I thought the sum would be the same ($2014$) since it didn't change from the $14$ term sum to the $28$ term sum.
On
Hint: If you group terms of an arithmetic sequence $k$ at a time (in non-overlapping groups), and you form a sequence of the sum of those groupings of $k$ terms, that new sequence will be arithmetic.
On
Hint: since the sum of terms $15$ to $28$ is zero, so is their average, which is the value of term $"21\frac 12"=\cfrac {15+28}2$. Let the difference between successive terms be $2d$ - you should be able to write down terms $21$ and $22$ and work from there.
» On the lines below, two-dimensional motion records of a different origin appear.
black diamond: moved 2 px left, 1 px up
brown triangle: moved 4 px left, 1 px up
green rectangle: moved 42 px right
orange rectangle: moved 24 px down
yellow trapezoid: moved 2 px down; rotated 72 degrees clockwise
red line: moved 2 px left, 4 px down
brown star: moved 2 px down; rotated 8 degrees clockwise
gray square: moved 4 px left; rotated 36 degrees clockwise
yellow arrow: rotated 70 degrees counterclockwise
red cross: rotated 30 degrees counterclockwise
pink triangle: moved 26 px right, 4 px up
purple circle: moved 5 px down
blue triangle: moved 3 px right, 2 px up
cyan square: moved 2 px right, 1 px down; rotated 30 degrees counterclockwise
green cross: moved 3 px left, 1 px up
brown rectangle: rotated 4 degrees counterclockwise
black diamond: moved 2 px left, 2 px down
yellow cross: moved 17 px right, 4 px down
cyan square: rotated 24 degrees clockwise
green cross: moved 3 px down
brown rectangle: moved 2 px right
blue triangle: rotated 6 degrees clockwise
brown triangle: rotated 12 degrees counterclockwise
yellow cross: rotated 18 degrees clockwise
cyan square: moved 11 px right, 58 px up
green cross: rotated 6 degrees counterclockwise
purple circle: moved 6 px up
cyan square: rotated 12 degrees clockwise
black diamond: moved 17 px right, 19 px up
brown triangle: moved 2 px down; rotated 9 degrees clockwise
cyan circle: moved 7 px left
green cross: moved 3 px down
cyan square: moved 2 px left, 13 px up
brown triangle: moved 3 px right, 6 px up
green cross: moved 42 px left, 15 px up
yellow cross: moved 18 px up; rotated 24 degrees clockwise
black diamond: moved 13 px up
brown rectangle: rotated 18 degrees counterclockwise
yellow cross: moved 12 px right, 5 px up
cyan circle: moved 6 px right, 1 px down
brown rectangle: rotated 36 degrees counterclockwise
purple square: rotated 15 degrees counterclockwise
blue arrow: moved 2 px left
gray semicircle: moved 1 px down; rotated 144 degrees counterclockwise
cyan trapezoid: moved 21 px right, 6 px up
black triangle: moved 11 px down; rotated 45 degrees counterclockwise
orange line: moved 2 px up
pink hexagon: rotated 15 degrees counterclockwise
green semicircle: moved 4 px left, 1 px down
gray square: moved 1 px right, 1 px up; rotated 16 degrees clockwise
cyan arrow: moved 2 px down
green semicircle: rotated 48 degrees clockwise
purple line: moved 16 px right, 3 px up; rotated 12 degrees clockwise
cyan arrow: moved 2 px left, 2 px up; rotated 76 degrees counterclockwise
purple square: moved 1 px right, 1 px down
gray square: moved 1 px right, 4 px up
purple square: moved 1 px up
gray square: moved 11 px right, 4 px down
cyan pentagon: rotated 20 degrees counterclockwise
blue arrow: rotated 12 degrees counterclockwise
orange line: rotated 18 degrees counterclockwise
Having found that zero value, exploit the symmetry.
The sum of the first 14 terms is $2014$, the sum of the next 14 terms is $0$, and then the sum of the next 14 terms is $-2014$.
And the sum of $$2014 + 0 + (-2014) = 0$$
This is because the sequence of $$\begin{array}{ccccc} (a+0d)& +&(a+1d)& + \cdots +& (a+13d),\\ (a+14d)& +&(a+15d)& + \cdots +& (a+27d),\\ (a+28d)& +&(a+29d)& + \cdots +& (a+41d),\\ &&\vdots \end{array}$$ are in AP with term difference $14^2 d$.